Had a bucket full of Coke cans sitting in the barn door Saturday.
The bees found it and there must have been a few hundred all
afternoon. I assume they liked the sugar content. So, what in Coke 
is "bad" for my bees? Is it OK to feed it to them on purpose?


----------



## copperkid3 (Mar 18, 2005)

Read the ingredients on the can(s) . . .

Are you willing to put that into their bodies?

Shame on you if you even considered it!


----------



## alleyyooper (Apr 22, 2005)

Must be real dry in the desert where you live. Normally HONEY bees won't fool with scavaging. That is what Yellow Jackets do.

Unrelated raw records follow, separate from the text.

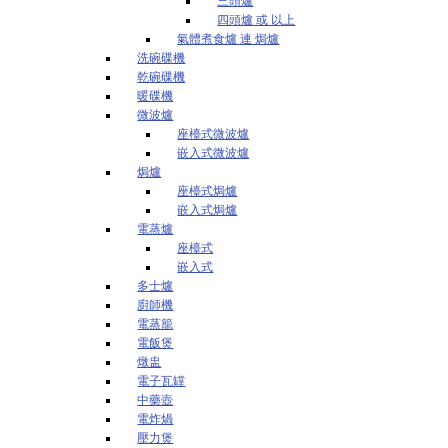
三頭爐
四頭爐 或 以上
氣體煮食爐 連 焗爐
洗碗碟機
乾碗碟機
暖碟機
微波爐
座檯式微波爐
嵌入式微波爐
焗爐
座檯式焗爐
嵌入式焗爐
電蒸爐
座檯式
嵌入式
多士爐
廚師機
電蒸籠
電飯煲
燉盅
電子瓦罉
中藥壺
電炸煱
壓力煲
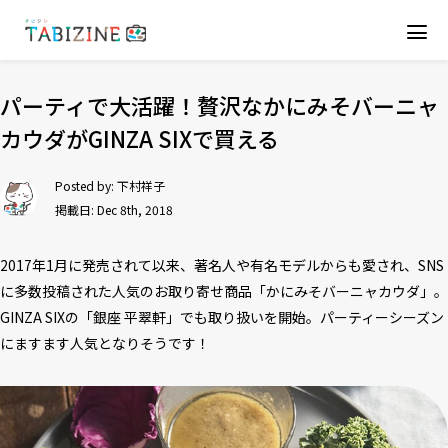
パーティで大活躍！贅沢なかにみそバーニャ
カウダがGINZA SIXで買える
Posted by:
下村祥子
掲載日: Dec 8th, 2018
2017年1月に発売されて以来、著名人や有名モデルからも愛され、SNS
に多数投稿された人気のお取り寄せ商品「かにみそバーニャカウダ」。
GINZA SIXの「銀座 平翠軒」でも取り扱いを開始。パーティーシーズン
にますます人気となりそうです！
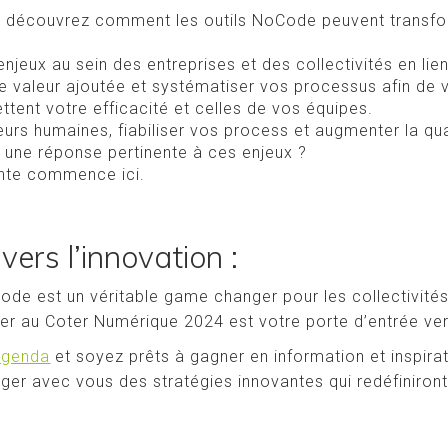
et découvrez comment les outils NoCode peuvent transfo
enjeux au sein des entreprises et des collectivités en lie
le valeur ajoutée et systématiser vos processus afin de 
tent votre efficacité et celles de vos équipes.
reurs humaines, fiabiliser vos process et augmenter la qua
 une réponse pertinente à ces enjeux ?
gente commence ici.
vers l’innovation :
de est un véritable game changer pour les collectivités
ier au Coter Numérique 2024 est votre porte d’entrée ver
 agenda
et soyez prêts à gagner en information et inspir
ager avec vous des stratégies innovantes qui redéfiniro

I have not tried the coke that they sell today but in th eearly 1980's you could put a tough cut of flank steak in a bowl pour coke to cover it and the coke would start eating the steak to the point it would be half gone in 24 hours. A old car raceing buddy filled a froze from rush stick trans mission with coke for a week and was able to turn all the shafts by hand afterwards.

 Al


----------



## DavidUnderwood (Jul 5, 2007)

Wednesday nite it rained 3 1/2 inches and by 10 AM the bees were back
looking for those drink cans! Other than water, Coke is largely corn syrup.
Some caffeine and flavor. Corn syrup is healthier for a human than white
refined sugar, and I know people who feed bees sugar water. So, as they
hunted the stuff down a hundred yards, they must like it. Just wondered 
if it would hurt them.


----------



## Fat Man (Mar 9, 2011)

DavidUnderwood said:


> Corn syrup is healthier for a human than white refined sugar,


They're about equal.


----------



## Convoy (Dec 2, 2012)

the only thing I can think of is the acid they add to it,

On a side note one of the horses loves coke to the point he'll grab a bottle from you and up end it - can't figure that one out either.


----------